Wednesday March 16 and Thursday March 17, 2011: Ghana
The Republic of Ghana with a population of over 25 million people is bordered by Ivory Coast to the west, Burkina Faso to the north, Togo to the east, and the Gulf of Guinea to the south. The word Ghana means “Warrior King” from the ancient Ghana Empire. Ghana was inhabited in pre-colonial times by a number of ancient predominantly Akan kingdoms and trade with European states flourished after contact with the Portuguese in the 15th century, and the British established the Gold Coast Crown colony in 1874. The Gold Coast achieved independence from the United Kingdom in 1957. Ghana is the second largest producer of cocoa in the world and is home to Lake Volta, the largest artificial lake in the world by surface area.
Tema is the country’s most important seaport where as recently as the 1950s was only an obscure fishing village that was founded by Kpeshie fisherman who migrated to the area from present-day Nigeria. The bustling harbor city supports a population of over 500,000, as well as most of the country’s major industries. Accra is the lively capital of Ghana and was once a major center of the gold and slave trade. It has long been the industrial backbone of the nation. The city started life in the 15th century, when the Ga people who still live in the area, settled on the west side of the Korle Lagoon.

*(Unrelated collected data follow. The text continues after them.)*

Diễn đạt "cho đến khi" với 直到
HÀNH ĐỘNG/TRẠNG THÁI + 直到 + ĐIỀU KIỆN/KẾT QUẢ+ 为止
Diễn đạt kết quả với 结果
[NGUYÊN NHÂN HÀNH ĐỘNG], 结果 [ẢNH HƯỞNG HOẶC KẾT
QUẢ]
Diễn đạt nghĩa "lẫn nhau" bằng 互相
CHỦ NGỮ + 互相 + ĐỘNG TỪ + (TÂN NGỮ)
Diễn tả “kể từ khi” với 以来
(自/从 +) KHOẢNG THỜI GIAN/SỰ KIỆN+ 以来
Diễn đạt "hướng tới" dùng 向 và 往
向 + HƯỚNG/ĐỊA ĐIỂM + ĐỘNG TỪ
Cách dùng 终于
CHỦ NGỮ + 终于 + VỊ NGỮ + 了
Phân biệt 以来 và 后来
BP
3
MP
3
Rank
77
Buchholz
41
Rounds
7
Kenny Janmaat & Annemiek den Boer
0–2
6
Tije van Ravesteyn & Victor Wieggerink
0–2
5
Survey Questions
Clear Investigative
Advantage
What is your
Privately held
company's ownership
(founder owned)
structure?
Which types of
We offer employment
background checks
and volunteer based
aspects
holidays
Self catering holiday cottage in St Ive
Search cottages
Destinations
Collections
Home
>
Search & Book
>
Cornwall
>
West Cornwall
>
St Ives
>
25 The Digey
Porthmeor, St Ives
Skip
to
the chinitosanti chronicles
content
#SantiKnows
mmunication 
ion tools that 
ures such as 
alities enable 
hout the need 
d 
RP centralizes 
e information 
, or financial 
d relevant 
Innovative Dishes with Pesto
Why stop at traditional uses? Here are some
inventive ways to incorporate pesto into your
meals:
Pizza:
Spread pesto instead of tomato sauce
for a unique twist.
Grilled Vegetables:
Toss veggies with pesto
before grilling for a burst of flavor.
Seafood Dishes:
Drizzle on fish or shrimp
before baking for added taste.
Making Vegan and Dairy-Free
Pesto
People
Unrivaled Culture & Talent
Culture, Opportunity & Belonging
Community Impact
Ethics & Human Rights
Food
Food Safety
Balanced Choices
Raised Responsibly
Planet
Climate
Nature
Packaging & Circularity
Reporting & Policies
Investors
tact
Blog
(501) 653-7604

The first stop in Ghana was to visit the peculiar and multiple designs of the Casket Makers where we had the opportunity to view a collection of caskets carved into different objects, depicting the traditional African belief in the continuation of one’s profession or a new one after death. We spent a while at the Jaynii Streewise Foundation where we donated some basic school accessories to a needy group. In return they drummed and danced and sang for us. A brief stop at the Kwame Nkrumah Mausoleum was followed by a final spree of shopping at the craft market. Lunch was complimented by a first-class open air cultural fair dance and drumming demonstration. The next visit was to the National Museum of Archaeology and Ethnography. As we passed the Military Hospitals, a ‘flock’ of fruit-eating bats relocated positions on the tree for shaded and cooler areas.

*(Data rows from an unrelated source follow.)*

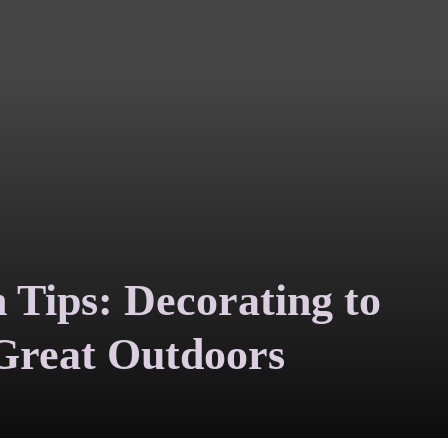
n Tips: Decorating to
 Great Outdoors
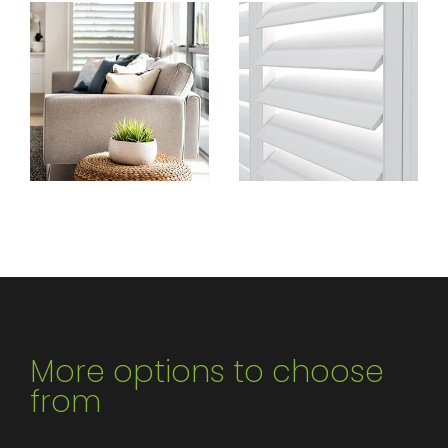
More options to choose
from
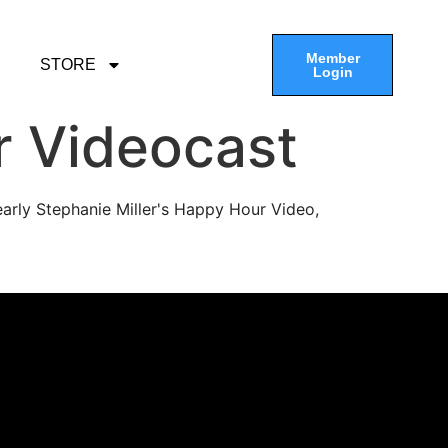
Member
STORE
Login
r Videocast
arly Stephanie Miller's Happy Hour Video,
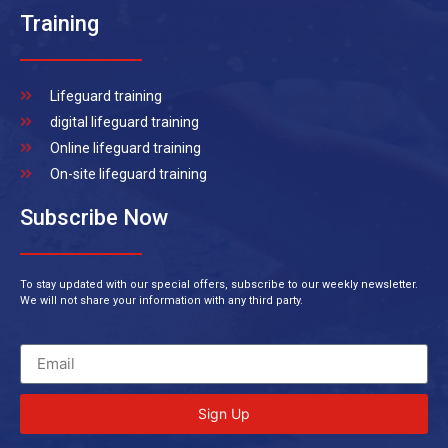
Training
Lifeguard training
digital lifeguard training
Online lifeguard training
On-site lifeguard training
Subscribe Now
To stay updated with our special offers, subscribe to our weekly newsletter.
We will not share your information with any third party.
Sign Up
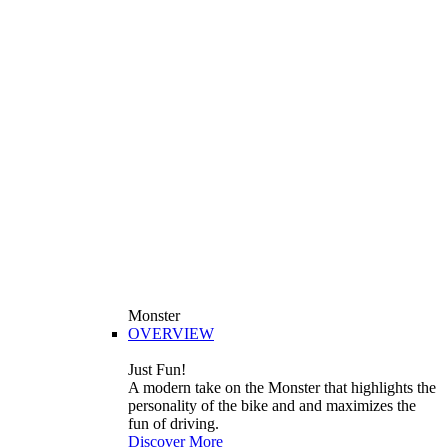
Monster
OVERVIEW
Just Fun!
A modern take on the Monster that highlights the
personality of the bike and and maximizes the
fun of driving.
Discover More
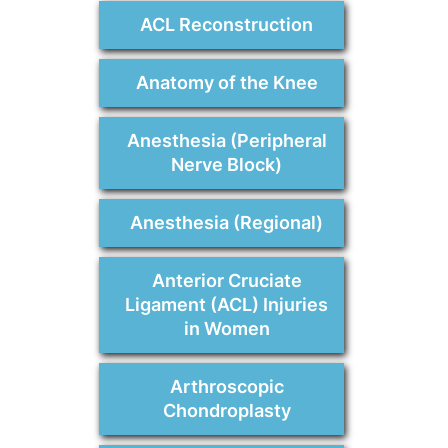
ACL Reconstruction
Anatomy of the Knee
Anesthesia (Peripheral
Nerve Block)
Anesthesia (Regional)
Anterior Cruciate
Ligament (ACL) Injuries
in Women
Arthroscopic
Chondroplasty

On Thursday we visited the Aburi Botanical Gardens located 20 miles north of Accra. The Garden was opened in 1890 on a site previously occupied by a sanatorium built in 1875 for Gold Coast Government Officials. In 1890 William Crowther, a student from the Royal Botanical Gardens, in Kew, London was appointed the garden’s first curator. We enjoyed the multiple trees representing native and exotic species including cinnamon, quinoa, cocoa, and tress planted by the Queen of England and the Prince of Wales. After the visit to the gardens we drove to the Mampong Centre for Scientific Research situated at the Akwapim Ridge. The center has over 32 years of research on herbs and concoctions whose therapy pre-date modern medicine. We visited the labs and learned about the many products to cure tropical diseases.
The travel to the airport in Accra left us all feeling nostalgic about the travel experiences that happened a mere few weeks ago.